The most interesting discovery I made while writing this book it that books can take on a life of their own. As writers we are influenced by what’s going on around us. I wrote most of this book in 2020, the first year of the pandemic and the year that the Black Lives Matter movement went into a full swing. The world was simultaneously experiencing a major health crisis and a major social crisis, so my book ended up focusing on trauma and healing, and the role of writing and art in the healing process, much more than I expected it would. People necessarily became very creative during that time, making masks, making signs and speeches. I began to see it all as art, art that speaks from a place of trauma. I am glad about this outcome, and although it was a very difficult time, I believe I was able to focus on a core aspect of Anzaldúa’s work and my own, the relationship between wounds/trauma/healing and change. As far as Anzaldúa’s work is concerned, the most interesting discovery I made was to see a pattern – in form and content – in much of her writing that indicates a healing ritual or shapeshifting journey, one that includes her readers, from crisis and fragmentation to integration, justice, and healing. I think this work with story is radically powerful and decolonial, resisting lines between the material and the spiritual, self and other, and personal and political.

Q: What myths do you hope your book will dispel or what do you hope your book will help readers unlearn?

Kelli D. Zaytoun is a professor and the director of graduate studies in the Department of English Language and Literatures at Wright State University.

This is an interesting question! I hope my book will be embraced as one that crosses disciplinary interests and is accessible to many different types of readers, so I hope to dispel the idea that academic books can’t be legible to many audiences.

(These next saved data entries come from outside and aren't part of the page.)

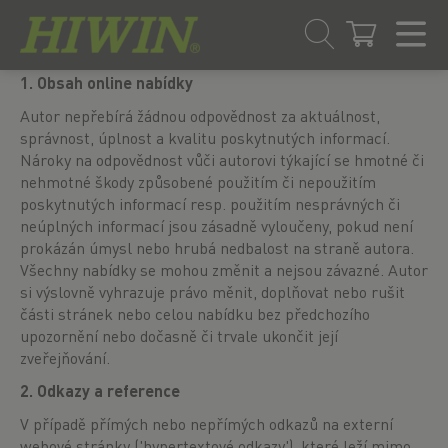
Přejít
Přejít
1. Obsah online nabídky
na
na
Autor nepřebírá žádnou odpovědnost za aktuálnost,
obsah
navigační
správnost, úplnost a kvalitu poskytnutých informací.
menu
Nároky na odpovědnost vůči autorovi týkající se hmotné či
nehmotné škody způsobené použitím či nepoužitím
poskytnutých informací resp. použitím nesprávných či
neúplných informací jsou zásadně vyloučeny, pokud není
prokázán úmysl nebo hrubá nedbalost na straně autora.
Všechny nabídky se mohou změnit a nejsou závazné. Autor
si výslovně vyhrazuje právo měnit, doplňovat nebo rušit
části stránek nebo celou nabídku bez předchozího
upozornění nebo dočasně či trvale ukončit její
zveřejňování.
2. Odkazy a reference
V případě přímých nebo nepřímých odkazů na externí
webové stránky ('hypertextové odkazy'), které leží mimo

I also hope to dispel the belief that the imaginary is not “real,” as the imagination and subsequent imaginaries, or creative ideas that shape us, hold great power to influence the conditions of our lives, large and small.

Q: What is the most important idea you hope readers will take away from your book?

My book is ultimately about storytelling and tellers: the limits, even dangers, but also benefits and lifesaving and even world changing power in a story. Chimamanda Adiche reminds us that “there is never a single story about any place” or people. So, I am looking to bring attention to writers uniquely positioned in-between cultures, like Anzaldúa, who write not to represent a swath of people but to articulate a particular intersectional experience at a specific moment in time, writers who blend influences, from their past and their current times and locations in which they do their work. Anzaldúa called this border arte. Border artists teach us how creativity and imagination can project visions of thriving futures for a variety of people and the environment with which we are intertwined. From testimonies and memoir to post-apocalyptic fiction – or stories that show us “hard futures” as Adrienne maree brown says – it’s our imaginations that shape narratives that pave paths for social justice. And in the process of shaping change, we have to change shape ourselves. It’s a back and forth, a cyclical movement, as Gloria Anzaldúa says, of “public acts” and “inner work.” Anzaldúa believed that ideas begin with an image and took seriously her journeys into the imagination. Her writing was her attempt to communicate the messages she learned on those journeys.

Q: What do you like to read/watch/or listen to for fun?

In my free time, I tend to read a variety of philosophical fiction from Clarice Lispector to David Foster Wallace, writing that plays with interiority and subjectivity. I have some favorite authors and pick up whatever they publish, like Diana Abu-Jaber, Louise Erdrich, Ruth Ozeke, and Zadie Smith. Right now I’m reading a novel by my friend Rebecca Kuder called The Eight Mile Suspended Carnival about a young woman with no memory or name but who can see other peoples’ memories. Anything that’s wildly imaginative, I love.